Keputusan ini diambil meskipun masih ada kritik dari berbagai pihak, terutama dari kalangan masyarakat sipil yang menilai revisi UU TNI berpotensi menghidupkan kembali dwifungsi ABRI dan melemahkan supremasi sipil. Namun, DPR tampaknya tetap melaju dengan agenda yang telah disusun.
Dave sendiri mengakui bahwa undangan resmi dari Badan Musyawarah (Bamus) terkait rapat paripurna belum ia terima. Meski begitu, ia yakin sidang tetap akan berjalan sesuai jadwal yang telah ditetapkan.
“RUU ini sudah rampung di tahap I dan tinggal dibacakan di paripurna, yang insya Allah dijadwalkan besok,” ujarnya di kompleks parlemen, Senayan, Jakarta, Rabu (19/3/2025).
Sementara itu, Ketua Komisi I DPR sekaligus Ketua Panitia Kerja (Panja), Utut Adianto, dalam rapat pembicaraan tingkat I pada Selasa (18/3/2025), mengajukan pertanyaan kepada peserta rapat terkait persetujuan revisi UU TNI untuk dibawa ke paripurna.
“Apakah RUU tentang perubahan atas Undang-Undang Nomor 34 Tahun 2004 tentang Tentara Nasional Indonesia untuk selanjutnya dibawa pada pembicaraan tingkat dua dalam rapat paripurna DPR RI untuk disetujui menjadi undang-undang, apakah dapat disetujui?” tanya Utut.
“Setuju!” jawab peserta rapat yang hadir, sebelum palu diketok sebagai tanda keputusan bulat.
Di sisi lain, Koalisi Masyarakat Sipil terus menyuarakan penolakan terhadap revisi UU TNI. Mereka menilai revisi ini bukan hanya tidak memiliki urgensi, tetapi juga dapat menghambat profesionalisme militer dengan memungkinkan prajurit aktif mengisi jabatan sipil di luar tugas pokok mereka.

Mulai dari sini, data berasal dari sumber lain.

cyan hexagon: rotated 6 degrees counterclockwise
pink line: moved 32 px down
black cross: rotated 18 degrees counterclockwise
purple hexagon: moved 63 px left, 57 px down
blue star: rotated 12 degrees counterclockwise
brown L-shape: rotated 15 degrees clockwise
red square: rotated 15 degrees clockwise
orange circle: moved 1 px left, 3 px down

Koordinator Komisi untuk Orang Hilang dan Korban Kekerasan (KontraS), Dimas Bagus Arya Saputra, mengkritik proses pembahasan yang dianggap terlalu cepat, sehingga membatasi partisipasi publik dalam memberikan masukan.
“DPR seharusnya melakukan kajian lebih mendalam. Proses yang begitu cepat membuat ruang diskusi publik sangat minim,” ujar Dimas kepada Tribunnews.com, Senin (17/3/2025).

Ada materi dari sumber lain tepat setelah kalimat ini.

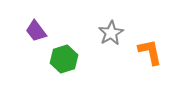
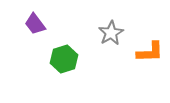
purple trapezoid: moved 1 px left, 7 px up
orange L-shape: rotated 100 degrees clockwise
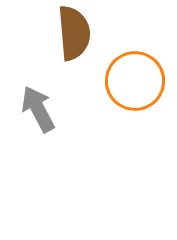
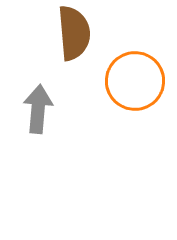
gray arrow: rotated 33 degrees clockwise
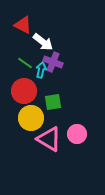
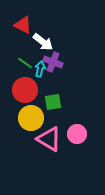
cyan arrow: moved 1 px left, 1 px up
red circle: moved 1 px right, 1 px up
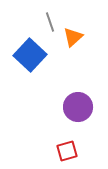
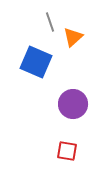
blue square: moved 6 px right, 7 px down; rotated 20 degrees counterclockwise
purple circle: moved 5 px left, 3 px up
red square: rotated 25 degrees clockwise
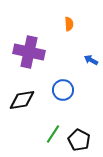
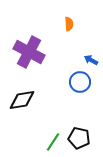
purple cross: rotated 16 degrees clockwise
blue circle: moved 17 px right, 8 px up
green line: moved 8 px down
black pentagon: moved 2 px up; rotated 15 degrees counterclockwise
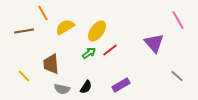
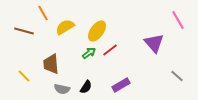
brown line: rotated 24 degrees clockwise
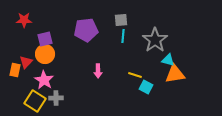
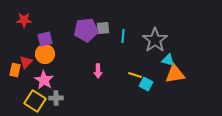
gray square: moved 18 px left, 8 px down
cyan square: moved 3 px up
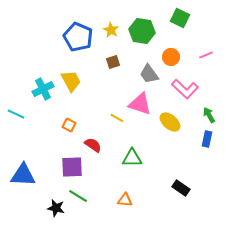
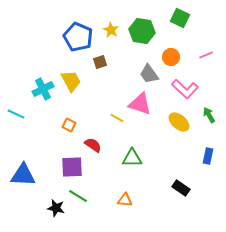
brown square: moved 13 px left
yellow ellipse: moved 9 px right
blue rectangle: moved 1 px right, 17 px down
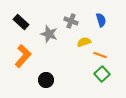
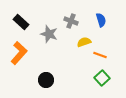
orange L-shape: moved 4 px left, 3 px up
green square: moved 4 px down
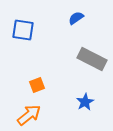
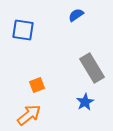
blue semicircle: moved 3 px up
gray rectangle: moved 9 px down; rotated 32 degrees clockwise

Menurutnya, tanpa revisi pun, banyak prajurit aktif TNI yang sudah ditempatkan di luar bidang yang diperbolehkan dalam UU TNI. Oleh karena itu, ia menilai revisi ini justru dapat semakin memperluas peran militer di luar tugas utamanya, yang berpotensi menghidupkan kembali pola dwifungsi seperti di masa lalu.

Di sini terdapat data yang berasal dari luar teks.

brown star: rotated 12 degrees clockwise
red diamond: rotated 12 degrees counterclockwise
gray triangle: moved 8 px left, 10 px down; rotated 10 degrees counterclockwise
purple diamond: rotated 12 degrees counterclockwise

Penolakan terhadap revisi ini juga diwujudkan dalam bentuk petisi oleh Koalisi Masyarakat Sipil, yang dibacakan di Kantor Yayasan Lembaga Bantuan Hukum Indonesia (YLBHI) pada Senin (17/3/2025). Petisi berjudul “Tolak Kembalinya Dwifungsi melalui Revisi UU TNI” menyatakan bahwa agenda revisi ini justru melemahkan demokrasi dan tidak memiliki urgensi untuk meningkatkan profesionalisme militer.
Guru Besar Fakultas Hukum Universitas Indonesia (FHUI), Sulistyowati Irianto, yang turut membacakan petisi tersebut, menyebutkan bahwa sejumlah pasal dalam revisi UU TNI dapat membuka celah bagi kembalinya militerisme dalam politik dan pemerintahan sipil.
“Terdapat pasal-pasal yang berpotensi mengembalikan dwifungsi TNI di Indonesia. Kami menilai agenda revisi ini tidak mendukung transformasi TNI menjadi lebih profesional, tetapi justru sebaliknya,” tegas Sulistyowati.
Koalisi Masyarakat Sipil juga menekankan bahwa yang lebih mendesak bukanlah revisi UU TNI, melainkan revisi terhadap UU Nomor 31 Tahun 1997 tentang Peradilan Militer. Mereka menilai bahwa revisi terhadap peradilan militer lebih relevan dalam konteks reformasi sektor keamanan dibandingkan perubahan pada UU TNI yang kini sedang digodok DPR.
“Dalam konteks reformasi sektor keamanan, semestinya pemerintah dan DPR mendorong revisi UU Nomor 31 Tahun 1997 tentang Peradilan Militer. Itu jauh lebih penting daripada revisi UU TNI,” pungkas Sulistyowati.